24 Ekim 2011 10:31 tsi
Yirmi eşkenar üçgen yüzlü Moleküllerde ve İslam Sanatı'nda Kuazi Kristaller!

Bu yıl kimya dalındaki Nobel ödülüne, kuazi (yarı) kristallerin yapısını keşfeden Daniel Shechtman layık görüldü.

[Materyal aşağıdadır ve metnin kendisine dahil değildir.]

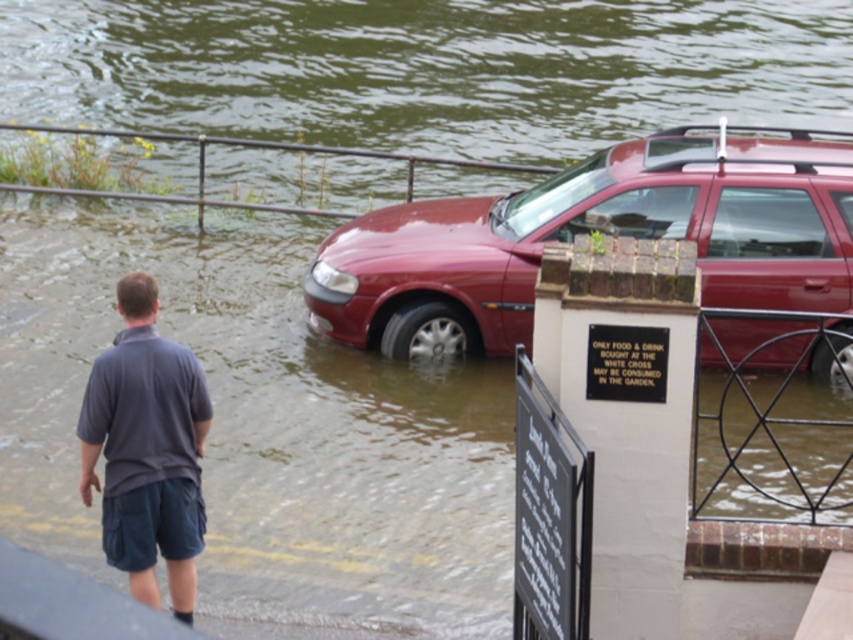 Does point (531, 586) lie in front of point (352, 154)?

Yes.

Is point (548, 468) farther from viewer compared to point (199, 184)?

No, (548, 468) is closer to viewer.

Which is in front, point (524, 529) or point (113, 193)?

Point (524, 529)

Where is `black stone sign at lower right`? The width and height of the screenshot is (853, 640). black stone sign at lower right is located at coordinates (543, 524).

Does shiny red car at center appear under black stone sign at lower right?

Incorrect, shiny red car at center is not positioned below black stone sign at lower right.

In the scene shown: Who is more forward, (805, 188) or (541, 534)?

Point (541, 534)

This screenshot has height=640, width=853. Identify the location of shiny red car at center. (593, 228).

Does dark gray cotton shirt at lower left have a larger size compared to black metal sign at center?

Yes.

Does dark gray cotton shirt at lower left appear on the right side of black metal sign at center?

Incorrect, dark gray cotton shirt at lower left is not on the right side of black metal sign at center.

Which is in front, point (148, 572) or point (628, 355)?

Positioned in front is point (628, 355).

The width and height of the screenshot is (853, 640). What are the coordinates of `dark gray cotton shirt at lower left` in the screenshot? It's located at (146, 449). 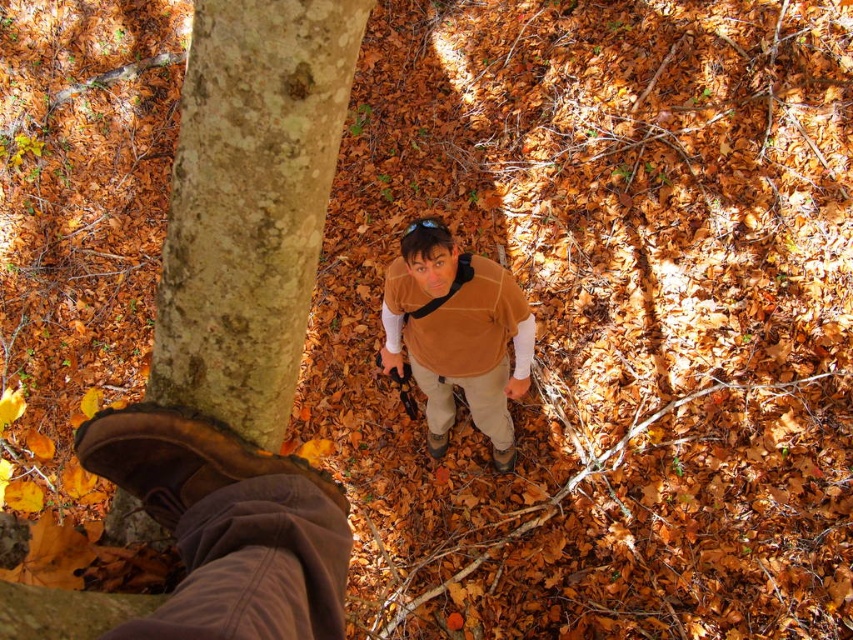 Question: Can you confirm if smooth bark tree trunk at center is wider than brown suede vest at center?

Choices:
 (A) no
 (B) yes

Answer: (A)

Question: Among these objects, which one is nearest to the camera?

Choices:
 (A) smooth bark tree trunk at center
 (B) brown suede vest at center

Answer: (A)

Question: Which object is closer to the camera taking this photo?

Choices:
 (A) brown suede vest at center
 (B) smooth bark tree trunk at center

Answer: (B)

Question: Which point is closer to the camera taking this photo?

Choices:
 (A) (289, 209)
 (B) (445, 314)

Answer: (A)

Question: Does smooth bark tree trunk at center have a larger size compared to brown suede vest at center?

Choices:
 (A) no
 (B) yes

Answer: (A)

Question: Is smooth bark tree trunk at center wider than brown suede vest at center?

Choices:
 (A) yes
 (B) no

Answer: (B) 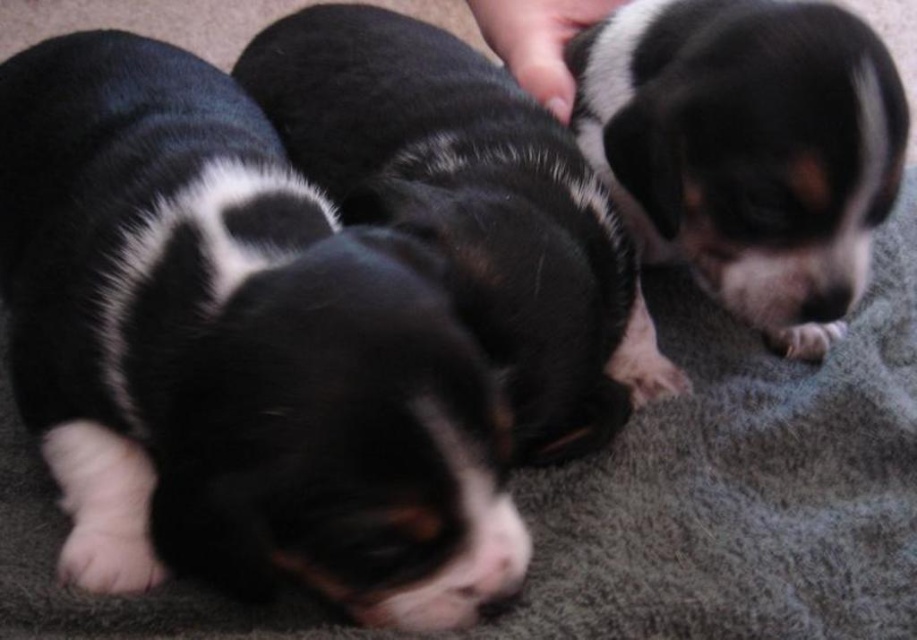 Question: Which of the following is the farthest from the observer?

Choices:
 (A) black soft fur puppies at center
 (B) black fur puppy at center

Answer: (A)

Question: Does black fur puppy at center have a smaller size compared to soft gray carpet at center?

Choices:
 (A) no
 (B) yes

Answer: (B)

Question: Can you confirm if black fur puppy at center is thinner than black soft fur puppies at center?

Choices:
 (A) yes
 (B) no

Answer: (B)

Question: Which of these objects is positioned farthest from the black fur puppy at center?

Choices:
 (A) soft gray carpet at center
 (B) black soft fur puppies at center
 (C) black and white fur at center

Answer: (C)

Question: Which of these objects is positioned closest to the black fur puppy at center?

Choices:
 (A) black soft fur puppies at center
 (B) black and white fur at center
 (C) soft gray carpet at center

Answer: (A)

Question: Does black fur puppy at center appear over black soft fur puppies at center?

Choices:
 (A) yes
 (B) no

Answer: (B) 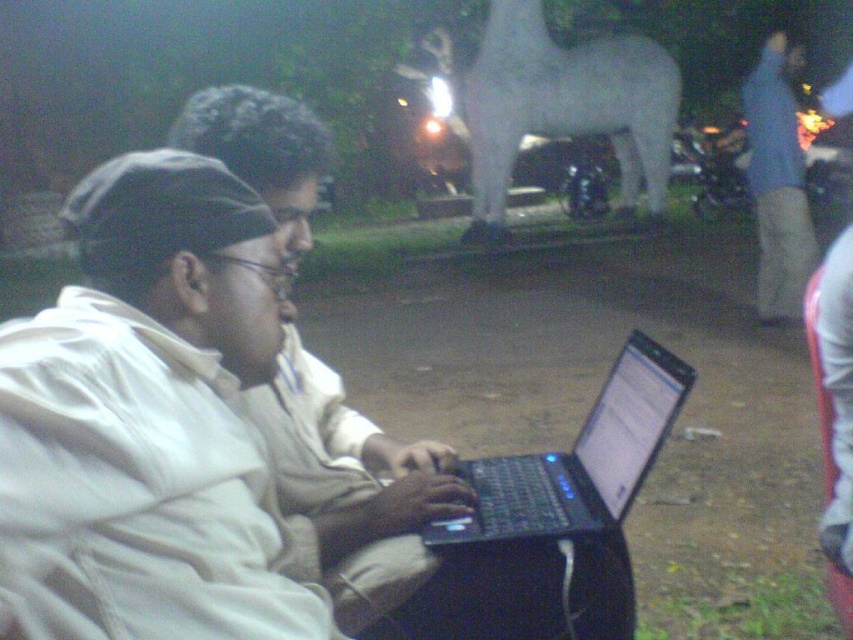 Can you confirm if white matte jacket at center is wider than black plastic laptop at center?

No, white matte jacket at center is not wider than black plastic laptop at center.

Who is positioned more to the right, white matte jacket at center or black plastic laptop at center?

From the viewer's perspective, black plastic laptop at center appears more on the right side.

Is point (33, 561) positioned behind point (666, 376)?

No, it is in front of (666, 376).

Find the location of `white matte jacket at center`. white matte jacket at center is located at coordinates (148, 422).

Between white matte jacket at center and white matte laptop at center, which one appears on the right side from the viewer's perspective?

white matte laptop at center is more to the right.

Does white matte jacket at center have a greater width compared to white matte laptop at center?

Answer: No, white matte jacket at center is not wider than white matte laptop at center.

Who is more forward, [78,605] or [405,570]?

Point [78,605] is in front.

You are a GUI agent. You are given a task and a screenshot of the screen. Output one action in this format:
    pyautogui.click(x=<x>, y=<y>)
    Task: Click on the white matte jacket at center
    
    Given the screenshot: What is the action you would take?
    pyautogui.click(x=148, y=422)

Which is more to the left, white matte laptop at center or black plastic laptop at center?

Positioned to the left is white matte laptop at center.

Between white matte laptop at center and black plastic laptop at center, which one is positioned higher?

white matte laptop at center is above.

What do you see at coordinates (393, 520) in the screenshot? I see `white matte laptop at center` at bounding box center [393, 520].

Identify the location of white matte laptop at center. This screenshot has width=853, height=640. (393, 520). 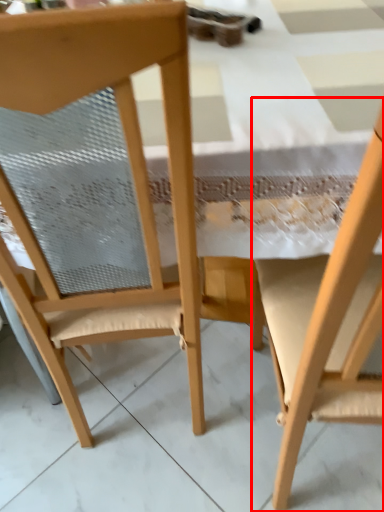 Question: Where is chair (annotated by the red box) located in relation to chair in the image?

Choices:
 (A) right
 (B) left

Answer: (A) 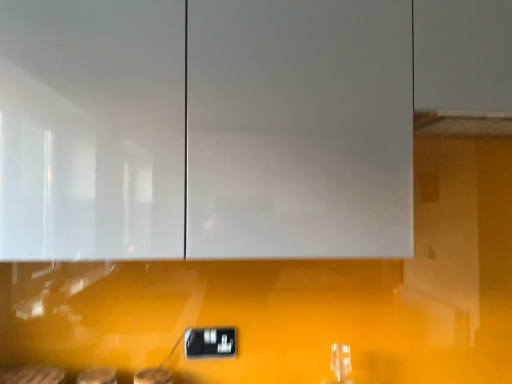 Identify the location of white glossy cabinet at center. Image resolution: width=512 pixels, height=384 pixels. (205, 129).

Measure the distance between white glossy cabinet at center and camera.

The depth of white glossy cabinet at center is 34.43 inches.

The image size is (512, 384). What do you see at coordinates (205, 129) in the screenshot?
I see `white glossy cabinet at center` at bounding box center [205, 129].

At what (x,y) coordinates should I click in order to perform the action: click on white glossy cabinet at center. Please return your answer as a coordinate pair (x, y). Looking at the image, I should click on (205, 129). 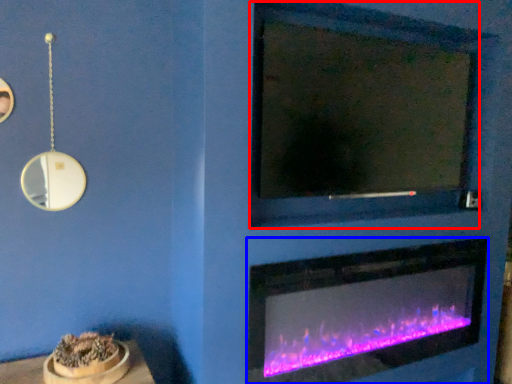 Question: Which point is further to the camera, mirror (highlighted by a red box) or fireplace (highlighted by a blue box)?

Choices:
 (A) mirror
 (B) fireplace

Answer: (B) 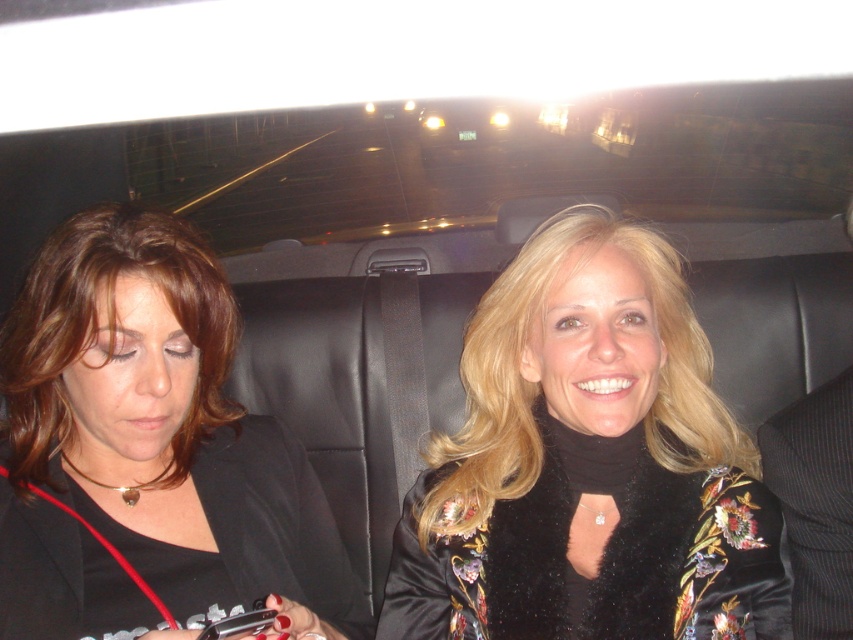 Does black velvet jacket at upper right have a lesser height compared to matte black jacket at left?

No.

Does black velvet jacket at upper right have a lesser width compared to matte black jacket at left?

No.

Is point (485, 380) more distant than point (22, 461)?

Yes, point (485, 380) is behind point (22, 461).

Locate an element on the screen. The width and height of the screenshot is (853, 640). black velvet jacket at upper right is located at coordinates (589, 467). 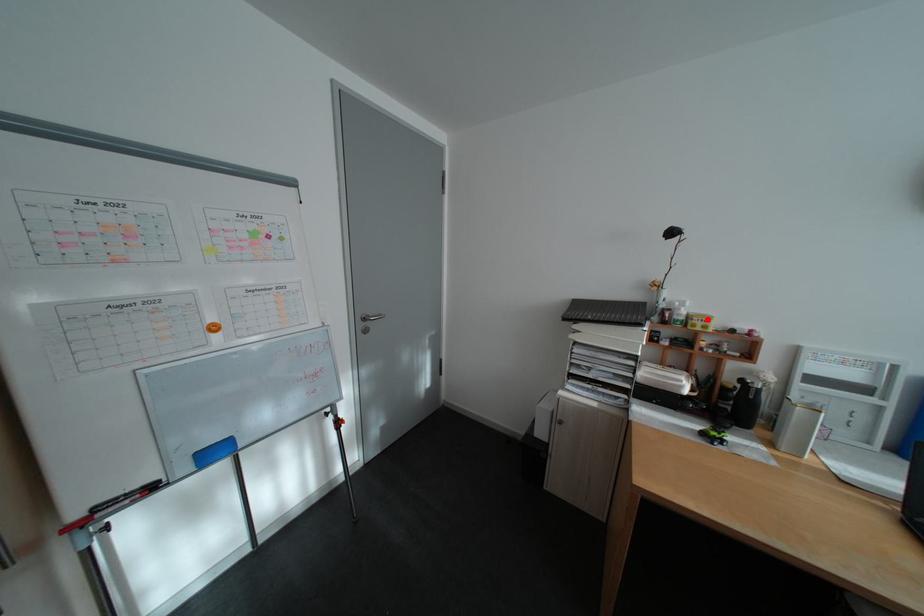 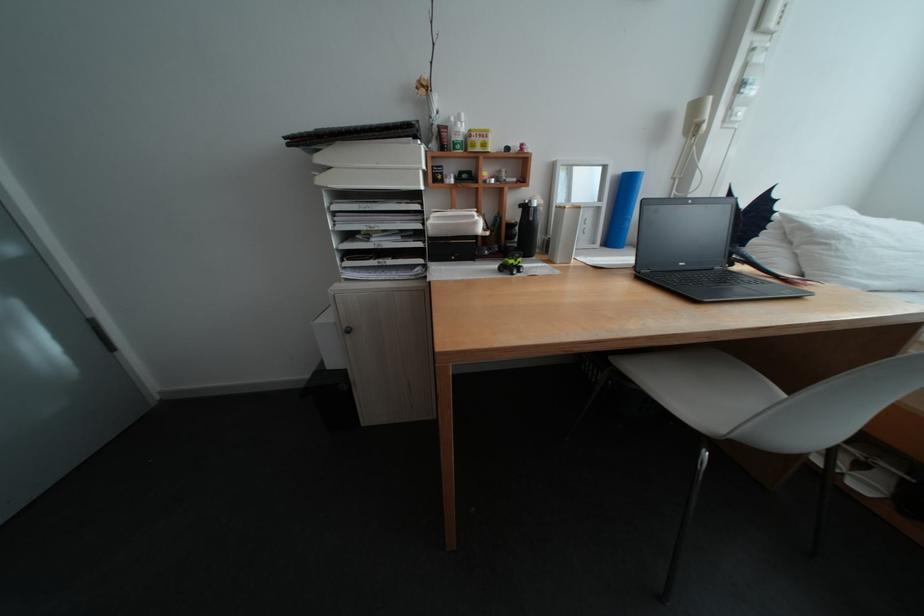 Question: I am providing you with two images of the same scene from different viewpoints. A red point is marked on the first image. Can you still see the location of the red point in image 2?

Choices:
 (A) Yes
 (B) No

Answer: (A) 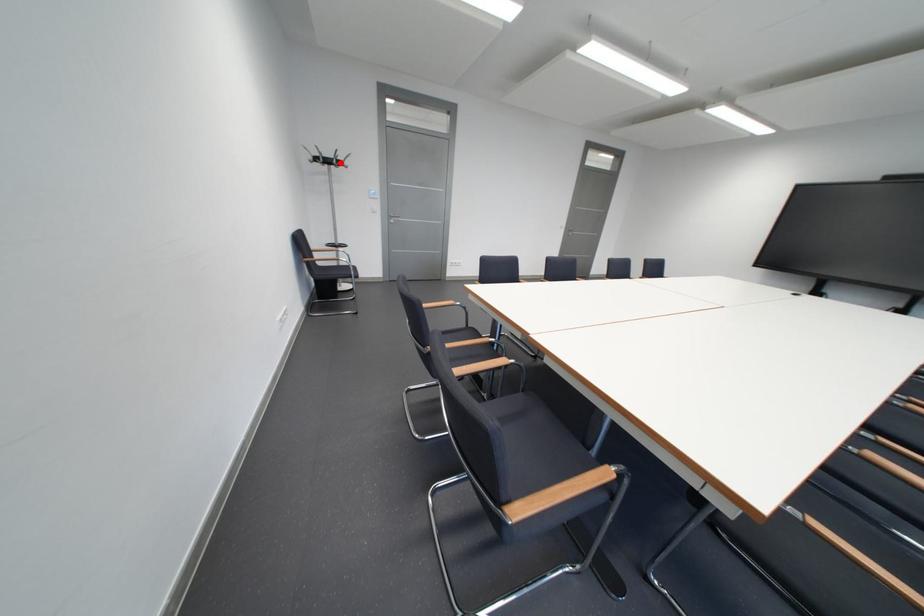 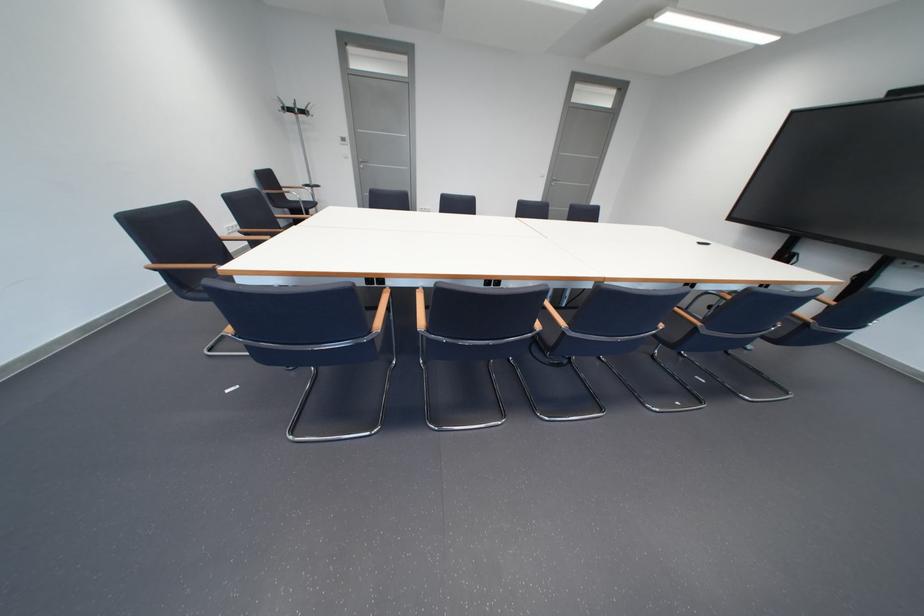 Question: I am providing you with two images of the same scene from different viewpoints. In image1, a red point is highlighted. Considering the same 3D point in image2, which of the following is correct?

Choices:
 (A) It is closer
 (B) It is farther

Answer: (B) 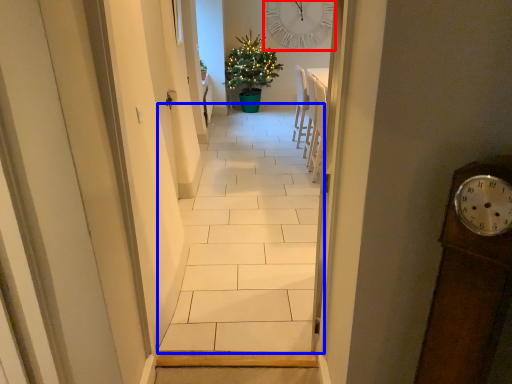 Question: Which object is closer to the camera taking this photo, clock (highlighted by a red box) or path (highlighted by a blue box)?

Choices:
 (A) clock
 (B) path

Answer: (B) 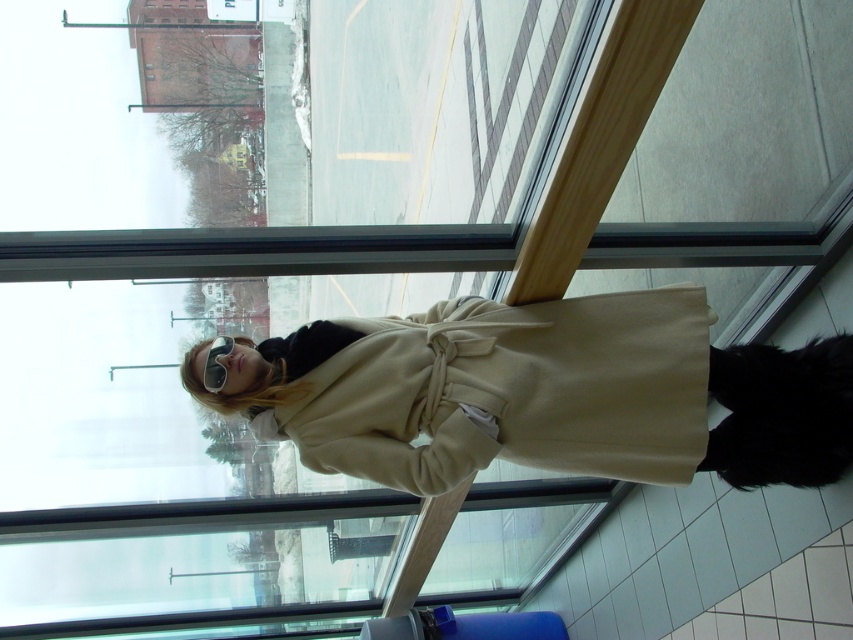 What are the coordinates of the beige wool coat at center in the image?

The beige wool coat at center is located at point [547,394].

From the picture: You are trying to determine if the beige wool coat at center can fit into a storage box designed for items narrower than the matte black goggles at center. Based on the scene, will the coat fit?

The beige wool coat at center is wider than the matte black goggles at center, so it will not fit into a storage box designed for items narrower than the matte black goggles at center.

You are a fashion designer observing the beige wool coat at center and the matte black goggles at center. Which item is positioned lower on the person?

The beige wool coat at center is positioned lower than the matte black goggles at center. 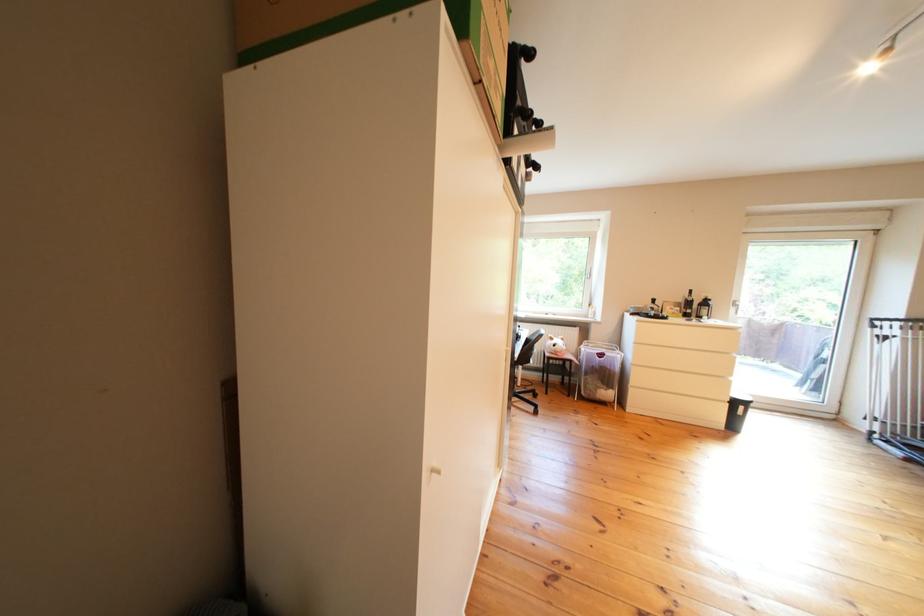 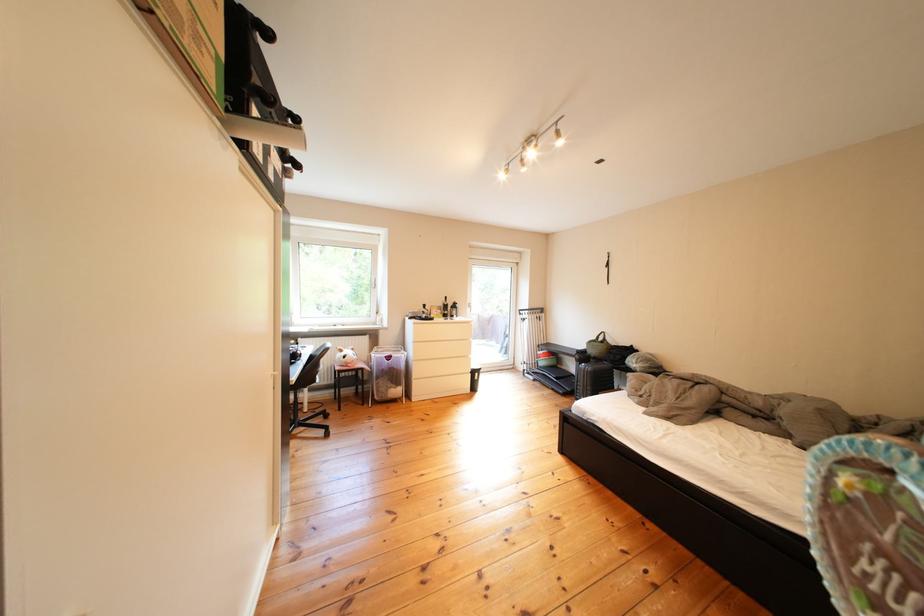 The point at (x=568, y=350) is marked in the first image. Where is the corresponding point in the second image?

(359, 361)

İlk olarak 1912 yılında Alman fizikçi Laue'nin gözlemlediği, birkaç atomun bir araya gelerek oluşturduğu maddeler üzerine fizikçi ve kimyacılar zaman içinde bir model geliştirdi. Moleküller, aralarında boşluk kalmayacak biçimde bir araya geliyordu ve belirli aralıklarla kendilerini tekrar ediyorlardı. Dörtlü bir simetriyi temsil eden kare, üçlü simetriyi temsil eden eşkenar üçgenler gibi. Ancak moleküllerin beşgen olamayacağı düşünülüyordu. Çünkü beşgenler yan yana geldiklerinde aralarında boşluklar oluyordu ve oluşan biçim kendini tekrar edemezdi. Fakat 1982'de ABD'de çalışmakta olan İsrailli kimyacı Dan Shechtman, elektron mikroskobunda alüminyum oksit ve magneyyumoksitlere bakarken beşli ve onlu simetri gördü.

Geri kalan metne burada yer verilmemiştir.